Problem requirements ▸ Your output should be the line with "kyoei-youchien1@clear.ocn.ne.jp" plus all following lines to the end of the records, exactly as written and nothing more.

┄┄┄┄┄┄┄┄┄┄

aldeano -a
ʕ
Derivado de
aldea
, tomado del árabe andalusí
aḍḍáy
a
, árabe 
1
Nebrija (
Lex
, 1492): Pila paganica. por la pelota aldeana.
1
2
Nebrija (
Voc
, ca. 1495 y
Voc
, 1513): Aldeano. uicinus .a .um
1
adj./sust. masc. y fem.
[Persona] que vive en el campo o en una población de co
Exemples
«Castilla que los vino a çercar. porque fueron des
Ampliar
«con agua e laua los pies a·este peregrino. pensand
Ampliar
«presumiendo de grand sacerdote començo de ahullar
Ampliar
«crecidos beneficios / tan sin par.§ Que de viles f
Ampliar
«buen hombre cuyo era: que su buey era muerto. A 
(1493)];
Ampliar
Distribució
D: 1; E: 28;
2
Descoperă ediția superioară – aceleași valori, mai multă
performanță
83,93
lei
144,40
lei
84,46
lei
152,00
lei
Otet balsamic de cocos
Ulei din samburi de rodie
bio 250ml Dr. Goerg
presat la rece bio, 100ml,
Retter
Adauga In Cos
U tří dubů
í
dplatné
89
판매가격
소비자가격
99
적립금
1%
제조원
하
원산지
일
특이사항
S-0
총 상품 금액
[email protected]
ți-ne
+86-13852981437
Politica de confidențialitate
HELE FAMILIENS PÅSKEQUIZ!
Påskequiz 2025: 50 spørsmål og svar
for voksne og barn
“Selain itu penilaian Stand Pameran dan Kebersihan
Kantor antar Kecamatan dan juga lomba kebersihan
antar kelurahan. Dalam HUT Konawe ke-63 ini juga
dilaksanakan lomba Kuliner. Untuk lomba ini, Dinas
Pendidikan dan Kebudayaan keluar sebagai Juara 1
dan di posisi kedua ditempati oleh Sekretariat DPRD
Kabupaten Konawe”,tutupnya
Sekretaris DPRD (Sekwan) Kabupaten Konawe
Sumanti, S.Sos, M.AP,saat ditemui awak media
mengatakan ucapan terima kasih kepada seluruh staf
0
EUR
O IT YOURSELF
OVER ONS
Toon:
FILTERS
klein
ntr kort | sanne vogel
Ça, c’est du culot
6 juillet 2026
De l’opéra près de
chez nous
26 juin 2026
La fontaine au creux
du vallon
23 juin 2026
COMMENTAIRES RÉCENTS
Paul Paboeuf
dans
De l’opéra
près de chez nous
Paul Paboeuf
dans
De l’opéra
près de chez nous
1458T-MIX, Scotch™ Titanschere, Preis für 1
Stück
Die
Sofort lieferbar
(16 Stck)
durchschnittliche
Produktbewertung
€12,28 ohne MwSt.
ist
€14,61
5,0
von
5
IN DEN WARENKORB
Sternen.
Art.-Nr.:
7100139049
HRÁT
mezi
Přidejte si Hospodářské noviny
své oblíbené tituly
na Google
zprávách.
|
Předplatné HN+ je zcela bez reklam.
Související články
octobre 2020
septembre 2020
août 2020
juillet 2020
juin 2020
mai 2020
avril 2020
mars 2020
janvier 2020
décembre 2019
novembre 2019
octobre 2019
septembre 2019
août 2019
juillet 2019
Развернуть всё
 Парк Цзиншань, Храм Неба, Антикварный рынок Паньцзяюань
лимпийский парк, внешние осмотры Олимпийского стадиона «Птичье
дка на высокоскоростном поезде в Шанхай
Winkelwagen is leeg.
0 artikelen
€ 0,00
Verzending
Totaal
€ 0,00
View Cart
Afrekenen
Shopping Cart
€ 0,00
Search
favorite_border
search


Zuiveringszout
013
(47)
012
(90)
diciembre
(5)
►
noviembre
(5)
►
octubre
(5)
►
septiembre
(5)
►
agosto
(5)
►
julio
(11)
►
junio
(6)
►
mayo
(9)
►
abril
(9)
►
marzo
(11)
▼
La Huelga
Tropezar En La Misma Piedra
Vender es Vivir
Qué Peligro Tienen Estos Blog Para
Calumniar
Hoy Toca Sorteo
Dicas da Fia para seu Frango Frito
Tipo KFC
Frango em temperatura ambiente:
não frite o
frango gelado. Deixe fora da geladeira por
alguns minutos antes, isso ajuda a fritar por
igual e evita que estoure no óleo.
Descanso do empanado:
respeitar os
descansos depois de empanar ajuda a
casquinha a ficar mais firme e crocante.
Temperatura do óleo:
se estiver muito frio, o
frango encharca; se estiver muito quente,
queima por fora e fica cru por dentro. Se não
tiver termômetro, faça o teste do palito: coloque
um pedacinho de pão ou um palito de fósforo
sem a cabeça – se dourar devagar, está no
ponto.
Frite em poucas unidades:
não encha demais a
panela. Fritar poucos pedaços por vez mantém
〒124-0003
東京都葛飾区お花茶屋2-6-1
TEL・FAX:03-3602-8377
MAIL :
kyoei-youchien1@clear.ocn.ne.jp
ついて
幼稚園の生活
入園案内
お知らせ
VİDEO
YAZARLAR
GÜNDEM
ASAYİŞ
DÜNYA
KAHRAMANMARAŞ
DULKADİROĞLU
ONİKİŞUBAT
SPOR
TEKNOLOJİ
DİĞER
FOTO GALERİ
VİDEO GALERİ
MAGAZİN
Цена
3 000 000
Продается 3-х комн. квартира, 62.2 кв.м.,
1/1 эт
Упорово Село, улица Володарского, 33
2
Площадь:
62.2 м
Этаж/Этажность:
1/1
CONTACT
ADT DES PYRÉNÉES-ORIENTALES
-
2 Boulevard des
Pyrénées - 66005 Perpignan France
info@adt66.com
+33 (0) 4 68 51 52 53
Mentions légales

┄┄┄┄┄┄┄┄┄┄

Final answer ▸
kyoei-youchien1@clear.ocn.ne.jp
ついて
幼稚園の生活
入園案内
お知らせ
VİDEO
YAZARLAR
GÜNDEM
ASAYİŞ
DÜNYA
KAHRAMANMARAŞ
DULKADİROĞLU
ONİKİŞUBAT
SPOR
TEKNOLOJİ
DİĞER
FOTO GALERİ
VİDEO GALERİ
MAGAZİN
Цена
3 000 000
Продается 3-х комн. квартира, 62.2 кв.м.,
1/1 эт
Упорово Село, улица Володарского, 33
2
Площадь:
62.2 м
Этаж/Этажность:
1/1
CONTACT
ADT DES PYRÉNÉES-ORIENTALES
-
2 Boulevard des
Pyrénées - 66005 Perpignan France
info@adt66.com
+33 (0) 4 68 51 52 53
Mentions légales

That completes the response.